---------- Input records

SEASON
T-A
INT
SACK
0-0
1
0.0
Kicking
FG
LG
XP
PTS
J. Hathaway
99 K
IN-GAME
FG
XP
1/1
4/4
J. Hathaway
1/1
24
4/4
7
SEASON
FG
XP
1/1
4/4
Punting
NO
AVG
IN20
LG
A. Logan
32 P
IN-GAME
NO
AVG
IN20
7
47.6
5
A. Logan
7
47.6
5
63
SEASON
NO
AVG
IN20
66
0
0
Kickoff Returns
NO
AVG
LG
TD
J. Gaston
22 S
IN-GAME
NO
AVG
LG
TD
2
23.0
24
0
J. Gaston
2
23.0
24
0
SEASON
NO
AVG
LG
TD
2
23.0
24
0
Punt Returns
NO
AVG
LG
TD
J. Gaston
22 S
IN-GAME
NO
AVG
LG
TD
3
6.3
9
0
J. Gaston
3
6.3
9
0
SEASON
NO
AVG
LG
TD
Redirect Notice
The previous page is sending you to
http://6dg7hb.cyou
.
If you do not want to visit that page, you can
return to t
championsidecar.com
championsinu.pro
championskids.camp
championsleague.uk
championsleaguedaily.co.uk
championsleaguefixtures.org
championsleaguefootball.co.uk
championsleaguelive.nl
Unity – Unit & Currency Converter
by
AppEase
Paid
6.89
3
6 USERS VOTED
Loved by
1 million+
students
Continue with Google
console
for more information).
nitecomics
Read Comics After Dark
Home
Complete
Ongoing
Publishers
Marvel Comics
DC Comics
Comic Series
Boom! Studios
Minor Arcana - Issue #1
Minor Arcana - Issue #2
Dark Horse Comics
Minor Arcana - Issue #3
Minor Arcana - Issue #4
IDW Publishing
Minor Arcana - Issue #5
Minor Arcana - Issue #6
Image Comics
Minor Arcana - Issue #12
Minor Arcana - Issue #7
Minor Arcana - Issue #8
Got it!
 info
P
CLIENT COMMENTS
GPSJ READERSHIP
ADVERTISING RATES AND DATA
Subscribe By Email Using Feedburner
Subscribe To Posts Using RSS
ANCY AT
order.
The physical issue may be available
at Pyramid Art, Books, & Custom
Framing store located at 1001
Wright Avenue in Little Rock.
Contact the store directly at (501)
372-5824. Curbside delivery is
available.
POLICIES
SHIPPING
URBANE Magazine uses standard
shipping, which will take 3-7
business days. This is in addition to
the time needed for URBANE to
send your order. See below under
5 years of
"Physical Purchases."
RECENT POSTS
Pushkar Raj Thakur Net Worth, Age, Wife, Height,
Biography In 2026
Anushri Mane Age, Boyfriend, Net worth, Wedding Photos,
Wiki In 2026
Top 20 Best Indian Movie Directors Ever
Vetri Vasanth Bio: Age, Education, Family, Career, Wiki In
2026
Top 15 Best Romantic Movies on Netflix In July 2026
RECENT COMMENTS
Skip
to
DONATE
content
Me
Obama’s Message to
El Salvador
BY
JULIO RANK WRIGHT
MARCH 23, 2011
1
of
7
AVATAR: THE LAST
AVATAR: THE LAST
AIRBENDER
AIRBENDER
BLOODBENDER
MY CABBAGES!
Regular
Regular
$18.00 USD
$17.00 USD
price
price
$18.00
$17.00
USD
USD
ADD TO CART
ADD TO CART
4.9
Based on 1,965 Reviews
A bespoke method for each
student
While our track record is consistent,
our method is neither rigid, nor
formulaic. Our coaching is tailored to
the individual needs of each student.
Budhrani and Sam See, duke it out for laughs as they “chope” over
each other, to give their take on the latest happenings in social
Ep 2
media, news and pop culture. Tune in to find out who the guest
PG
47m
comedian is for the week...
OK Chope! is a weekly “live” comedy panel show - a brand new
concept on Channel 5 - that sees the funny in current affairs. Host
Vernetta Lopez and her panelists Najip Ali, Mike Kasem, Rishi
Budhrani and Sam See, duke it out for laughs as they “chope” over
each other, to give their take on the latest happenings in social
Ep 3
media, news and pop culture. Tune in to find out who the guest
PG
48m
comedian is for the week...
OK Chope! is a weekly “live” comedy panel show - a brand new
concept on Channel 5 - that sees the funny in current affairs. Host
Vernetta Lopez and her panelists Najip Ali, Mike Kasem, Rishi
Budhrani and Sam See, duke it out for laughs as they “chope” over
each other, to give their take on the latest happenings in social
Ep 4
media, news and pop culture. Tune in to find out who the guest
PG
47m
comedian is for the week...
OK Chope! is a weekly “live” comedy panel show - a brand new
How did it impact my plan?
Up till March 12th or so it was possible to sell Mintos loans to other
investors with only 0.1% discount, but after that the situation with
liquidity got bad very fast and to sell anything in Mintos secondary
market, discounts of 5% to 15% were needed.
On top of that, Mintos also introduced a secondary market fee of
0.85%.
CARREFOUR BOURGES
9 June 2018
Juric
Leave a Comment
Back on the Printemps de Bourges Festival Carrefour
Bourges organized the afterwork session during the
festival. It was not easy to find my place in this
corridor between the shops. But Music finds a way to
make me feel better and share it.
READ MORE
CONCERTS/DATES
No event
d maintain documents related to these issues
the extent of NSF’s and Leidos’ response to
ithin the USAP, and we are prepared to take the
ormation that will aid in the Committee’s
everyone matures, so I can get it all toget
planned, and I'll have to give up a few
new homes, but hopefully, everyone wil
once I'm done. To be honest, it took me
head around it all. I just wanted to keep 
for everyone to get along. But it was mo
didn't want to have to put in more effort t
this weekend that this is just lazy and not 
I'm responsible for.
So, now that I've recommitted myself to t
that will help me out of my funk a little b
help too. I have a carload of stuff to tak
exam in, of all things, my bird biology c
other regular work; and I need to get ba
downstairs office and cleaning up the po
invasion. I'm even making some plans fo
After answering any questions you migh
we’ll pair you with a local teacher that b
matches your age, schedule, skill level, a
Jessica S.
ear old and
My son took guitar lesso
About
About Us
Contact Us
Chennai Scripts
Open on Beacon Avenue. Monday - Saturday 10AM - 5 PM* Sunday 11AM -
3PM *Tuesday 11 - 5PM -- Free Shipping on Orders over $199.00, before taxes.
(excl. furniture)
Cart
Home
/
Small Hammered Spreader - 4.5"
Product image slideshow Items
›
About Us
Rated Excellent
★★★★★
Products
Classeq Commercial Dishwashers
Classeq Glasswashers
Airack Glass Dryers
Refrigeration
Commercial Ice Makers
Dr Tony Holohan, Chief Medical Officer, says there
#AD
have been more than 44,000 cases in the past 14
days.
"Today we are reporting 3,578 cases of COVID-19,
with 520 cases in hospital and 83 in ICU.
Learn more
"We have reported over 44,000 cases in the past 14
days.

--------------------

**Exercise requirements**
The entries are to be duplicated exactly, with nothing changed.

**Answer area**
SEASON
T-A
INT
SACK
0-0
1
0.0
Kicking
FG
LG
XP
PTS
J. Hathaway
99 K
IN-GAME
FG
XP
1/1
4/4
J. Hathaway
1/1
24
4/4
7
SEASON
FG
XP
1/1
4/4
Punting
NO
AVG
IN20
LG
A. Logan
32 P
IN-GAME
NO
AVG
IN20
7
47.6
5
A. Logan
7
47.6
5
63
SEASON
NO
AVG
IN20
66
0
0
Kickoff Returns
NO
AVG
LG
TD
J. Gaston
22 S
IN-GAME
NO
AVG
LG
TD
2
23.0
24
0
J. Gaston
2
23.0
24
0
SEASON
NO
AVG
LG
TD
2
23.0
24
0
Punt Returns
NO
AVG
LG
TD
J. Gaston
22 S
IN-GAME
NO
AVG
LG
TD
3
6.3
9
0
J. Gaston
3
6.3
9
0
SEASON
NO
AVG
LG
TD
Redirect Notice
The previous page is sending you to
http://6dg7hb.cyou
.
If you do not want to visit that page, you can
return to t
championsidecar.com
championsinu.pro
championskids.camp
championsleague.uk
championsleaguedaily.co.uk
championsleaguefixtures.org
championsleaguefootball.co.uk
championsleaguelive.nl
Unity – Unit & Currency Converter
by
AppEase
Paid
6.89
3
6 USERS VOTED
Loved by
1 million+
students
Continue with Google
console
for more information).
nitecomics
Read Comics After Dark
Home
Complete
Ongoing
Publishers
Marvel Comics
DC Comics
Comic Series
Boom! Studios
Minor Arcana - Issue #1
Minor Arcana - Issue #2
Dark Horse Comics
Minor Arcana - Issue #3
Minor Arcana - Issue #4
IDW Publishing
Minor Arcana - Issue #5
Minor Arcana - Issue #6
Image Comics
Minor Arcana - Issue #12
Minor Arcana - Issue #7
Minor Arcana - Issue #8
Got it!
 info
P
CLIENT COMMENTS
GPSJ READERSHIP
ADVERTISING RATES AND DATA
Subscribe By Email Using Feedburner
Subscribe To Posts Using RSS
ANCY AT
order.
The physical issue may be available
at Pyramid Art, Books, & Custom
Framing store located at 1001
Wright Avenue in Little Rock.
Contact the store directly at (501)
372-5824. Curbside delivery is
available.
POLICIES
SHIPPING
URBANE Magazine uses standard
shipping, which will take 3-7
business days. This is in addition to
the time needed for URBANE to
send your order. See below under
5 years of
"Physical Purchases."
RECENT POSTS
Pushkar Raj Thakur Net Worth, Age, Wife, Height,
Biography In 2026
Anushri Mane Age, Boyfriend, Net worth, Wedding Photos,
Wiki In 2026
Top 20 Best Indian Movie Directors Ever
Vetri Vasanth Bio: Age, Education, Family, Career, Wiki In
2026
Top 15 Best Romantic Movies on Netflix In July 2026
RECENT COMMENTS
Skip
to
DONATE
content
Me
Obama’s Message to
El Salvador
BY
JULIO RANK WRIGHT
MARCH 23, 2011
1
of
7
AVATAR: THE LAST
AVATAR: THE LAST
AIRBENDER
AIRBENDER
BLOODBENDER
MY CABBAGES!
Regular
Regular
$18.00 USD
$17.00 USD
price
price
$18.00
$17.00
USD
USD
ADD TO CART
ADD TO CART
4.9
Based on 1,965 Reviews
A bespoke method for each
student
While our track record is consistent,
our method is neither rigid, nor
formulaic. Our coaching is tailored to
the individual needs of each student.
Budhrani and Sam See, duke it out for laughs as they “chope” over
each other, to give their take on the latest happenings in social
Ep 2
media, news and pop culture. Tune in to find out who the guest
PG
47m
comedian is for the week...
OK Chope! is a weekly “live” comedy panel show - a brand new
concept on Channel 5 - that sees the funny in current affairs. Host
Vernetta Lopez and her panelists Najip Ali, Mike Kasem, Rishi
Budhrani and Sam See, duke it out for laughs as they “chope” over
each other, to give their take on the latest happenings in social
Ep 3
media, news and pop culture. Tune in to find out who the guest
PG
48m
comedian is for the week...
OK Chope! is a weekly “live” comedy panel show - a brand new
concept on Channel 5 - that sees the funny in current affairs. Host
Vernetta Lopez and her panelists Najip Ali, Mike Kasem, Rishi
Budhrani and Sam See, duke it out for laughs as they “chope” over
each other, to give their take on the latest happenings in social
Ep 4
media, news and pop culture. Tune in to find out who the guest
PG
47m
comedian is for the week...
OK Chope! is a weekly “live” comedy panel show - a brand new
How did it impact my plan?
Up till March 12th or so it was possible to sell Mintos loans to other
investors with only 0.1% discount, but after that the situation with
liquidity got bad very fast and to sell anything in Mintos secondary
market, discounts of 5% to 15% were needed.
On top of that, Mintos also introduced a secondary market fee of
0.85%.
CARREFOUR BOURGES
9 June 2018
Juric
Leave a Comment
Back on the Printemps de Bourges Festival Carrefour
Bourges organized the afterwork session during the
festival. It was not easy to find my place in this
corridor between the shops. But Music finds a way to
make me feel better and share it.
READ MORE
CONCERTS/DATES
No event
d maintain documents related to these issues
the extent of NSF’s and Leidos’ response to
ithin the USAP, and we are prepared to take the
ormation that will aid in the Committee’s
everyone matures, so I can get it all toget
planned, and I'll have to give up a few
new homes, but hopefully, everyone wil
once I'm done. To be honest, it took me
head around it all. I just wanted to keep 
for everyone to get along. But it was mo
didn't want to have to put in more effort t
this weekend that this is just lazy and not 
I'm responsible for.
So, now that I've recommitted myself to t
that will help me out of my funk a little b
help too. I have a carload of stuff to tak
exam in, of all things, my bird biology c
other regular work; and I need to get ba
downstairs office and cleaning up the po
invasion. I'm even making some plans fo
After answering any questions you migh
we’ll pair you with a local teacher that b
matches your age, schedule, skill level, a
Jessica S.
ear old and
My son took guitar lesso
About
About Us
Contact Us
Chennai Scripts
Open on Beacon Avenue. Monday - Saturday 10AM - 5 PM* Sunday 11AM -
3PM *Tuesday 11 - 5PM -- Free Shipping on Orders over $199.00, before taxes.
(excl. furniture)
Cart
Home
/
Small Hammered Spreader - 4.5"
Product image slideshow Items
›
About Us
Rated Excellent
★★★★★
Products
Classeq Commercial Dishwashers
Classeq Glasswashers
Airack Glass Dryers
Refrigeration
Commercial Ice Makers
Dr Tony Holohan, Chief Medical Officer, says there
#AD
have been more than 44,000 cases in the past 14
days.
"Today we are reporting 3,578 cases of COVID-19,
with 520 cases in hospital and 83 in ICU.
Learn more
"We have reported over 44,000 cases in the past 14
days.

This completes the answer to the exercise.